◆ PROBLEM TO WORK ON: If a line in the listing carries the word "them", return a copy of that line.

◆ EXERCISE DATA:
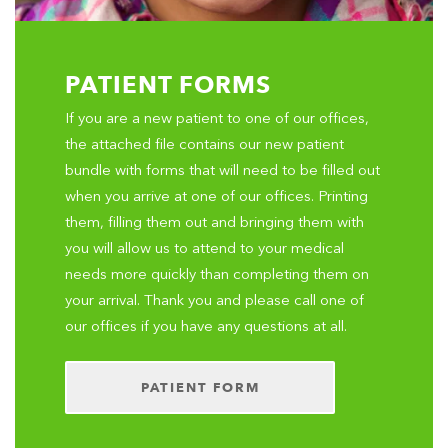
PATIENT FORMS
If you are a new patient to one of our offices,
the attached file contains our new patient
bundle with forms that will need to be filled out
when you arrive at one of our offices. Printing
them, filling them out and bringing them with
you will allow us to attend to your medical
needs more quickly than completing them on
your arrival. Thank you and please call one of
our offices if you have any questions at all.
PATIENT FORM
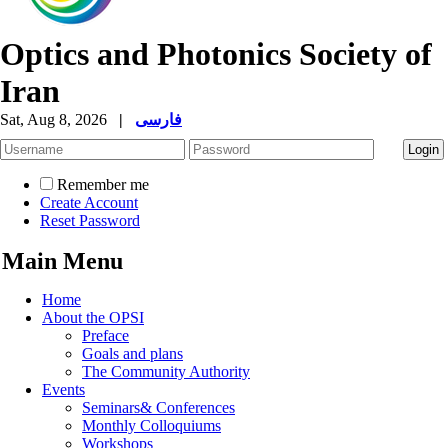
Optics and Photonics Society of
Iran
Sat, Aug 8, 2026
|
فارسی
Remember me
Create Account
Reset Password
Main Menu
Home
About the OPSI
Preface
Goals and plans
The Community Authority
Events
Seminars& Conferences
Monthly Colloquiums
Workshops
* * *
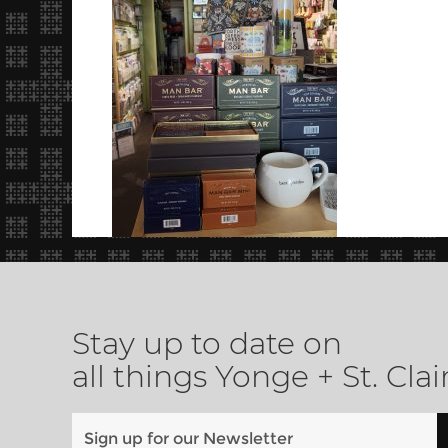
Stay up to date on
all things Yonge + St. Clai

◆ SOLUTION TO THE PROBLEM:
them, filling them out and bringing them with
needs more quickly than completing them on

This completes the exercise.